僕はみんなの人気者コントラバスです。クラシック音楽ではオーケストラをはじ
め、吹奏楽やマンドリン合奏など色々なアンサンブルに僕は参加しています。そし
て、ジャズ、ブルースそしてカントリーソング、ブルーグラス、フォークソングなど
など、僕は様々なジャンルの音楽にひっぱりだこです。
こんな人気者の僕ですが、二つの悩みがあります。
一つは体がとても大きく重いことです。身長は180センチ前後あり背の高い男性
並、体重は20〜30Kgもあり持ち運びが大変です。電車に乗るときに別料金を取られ
たり、タクシーに乗ろうとすると逃げられたり、いつも大変です。こんなに大きな僕
を運んで弾いてくれているベーシストにはいつも感謝しています。
次の悩みは僕の正しい名前を呼んでもらえないことです。ダブルベースはともかく
として、ベース、ウッドベース、バス、コンバス、弦バスと僕は色々な名前で呼ばれ
ています。僕にはちゃんと「コントラバス」という名前があるのですから、間違えな
いようにして下さいね。
また、僕はヴァイオリンの仲間のような顔をしていますが、実はヴァイオリン属の
楽器ではないそうです。今の「ヴィオラ=ダ=ガンバ」などと同じヴィオール(ヴィ
オラ)属の楽器だそうです。オーケストラの弦楽器は僕以外は弦と弦の音程差が5度
ですが、僕は4度の差ですし、弓の持ち方も違います。(弓の持ち方は一般的な持ち
方であるジャーマン式(ヴィオール属の持ち方)とヴァイオリンと同じように持つフ
レンチ式とがあります。)また、ヴァイオリン、ビオラ並びにチェロは「いかり肩」
のボディラインをしていますが、僕はやさしい「なで肩」をしています。いつも、低
い音を鳴らしているので厳つい奴だと思っているかも知れませんが、実は優しい性格
なのですよ。楽器が大きいこともあって鳴り始めもゆったりしているし・・・・・。
(198?年春作成 某団員アーカイブより)
上の原稿を書いてから、早30ん年、コントラバスを弾き出して40年以上が
過ぎたとは、時の流れの速さを感じずにはいられません。
<ベーシストの珍エピソード集>
・本番中、長いフォルティッシモで力が入り過ぎ、弓をへし折ってしまった情熱ベーシスト。
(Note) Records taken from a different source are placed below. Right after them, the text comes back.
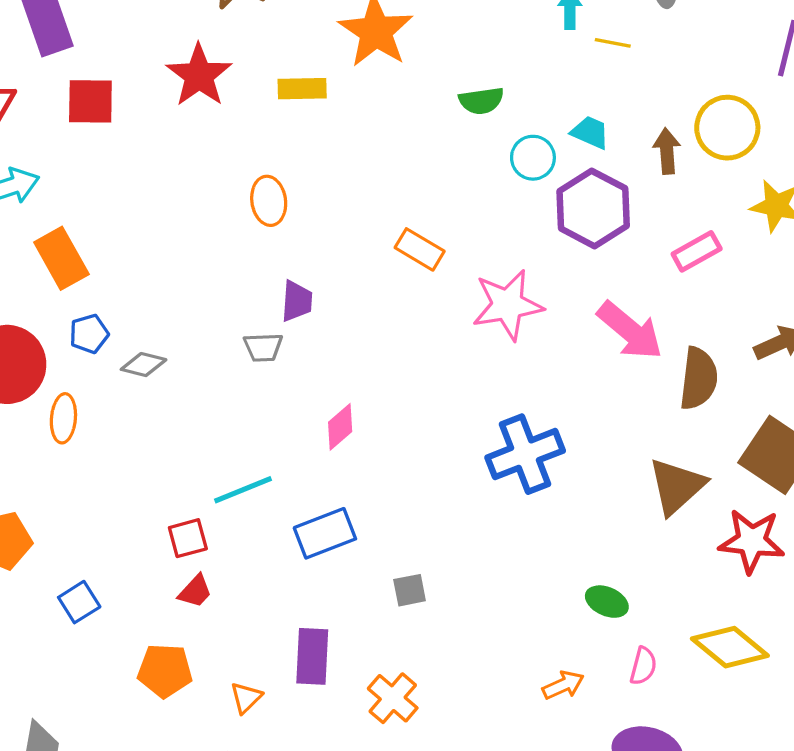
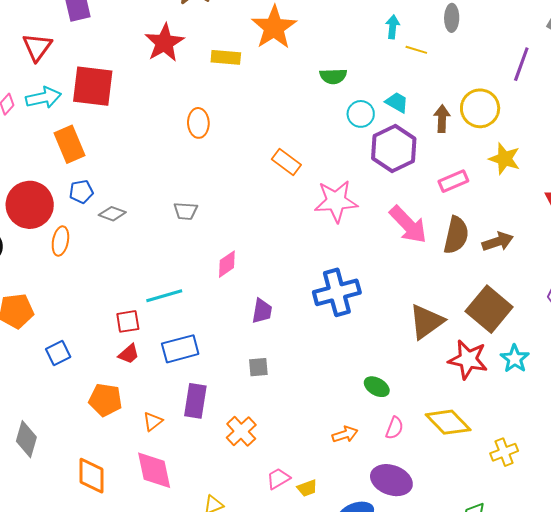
red square: (90, 101) -> (93, 86), moved, size x1.4
purple trapezoid: (297, 301) -> (262, 311), moved
brown semicircle: (699, 378) -> (456, 235), moved
blue rectangle: (325, 533) -> (180, 349), moved

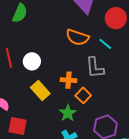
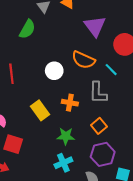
white circle: (32, 61) -> (54, 71), moved
orange square: (83, 95) -> (99, 126), moved
green star: (68, 113) -> (66, 136), turned 30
・ベートヴェンの5番で5弦ベースがないからと、4弦のEをCに下げて弾きこなしていた学生ベーシスト。
・楽器を自宅に持ち帰り、翌朝寝坊して学校に遅刻するからとコントラバスを抱えて自転車に乗っていた豪腕高校生。
・楽器の中に、変な棒が入っていると魂柱(駒の振動を裏板に伝える弦楽器の重要な部品)を抜き取った昆虫採集男。
・アルコールが入った方が指が回ると、コンサート前に一杯引っ掛ける本番での飲酒プレイの常習犯。
(この方たちは、オケアン京都のベーシストではありません。念のため。)
この先、もっとすごいベーシストに出会うかと思うと楽しみ??です。